● **EXERCISE REQUIREMENTS**
Would you output, exactly as written, the line with "not to double" and all lines after it to the end of the data below, and no others?

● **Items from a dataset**
+===+
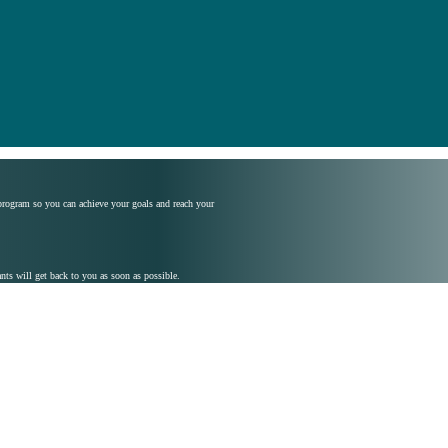
 program so you can achieve your goals and reach your
s will get back to you as soon as possible.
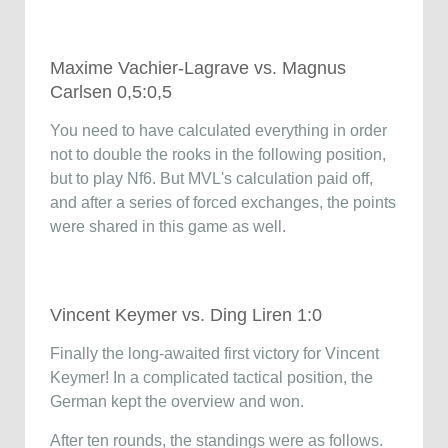
Maxime Vachier-Lagrave vs. Magnus
Carlsen 0,5:0,5
You need to have calculated everything in order
not to double the rooks in the following position,
but to play Nf6. But MVL's calculation paid off,
and after a series of forced exchanges, the points
were shared in this game as well.
Vincent Keymer vs. Ding Liren 1:0
Finally the long-awaited first victory for Vincent
Keymer! In a complicated tactical position, the
German kept the overview and won.
After ten rounds, the standings were as follows.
+===+
● **EXERCISE RESULT**
not to double the rooks in the following position,
but to play Nf6. But MVL's calculation paid off,
and after a series of forced exchanges, the points
were shared in this game as well.
Vincent Keymer vs. Ding Liren 1:0
Finally the long-awaited first victory for Vincent
Keymer! In a complicated tactical position, the
German kept the overview and won.
After ten rounds, the standings were as follows.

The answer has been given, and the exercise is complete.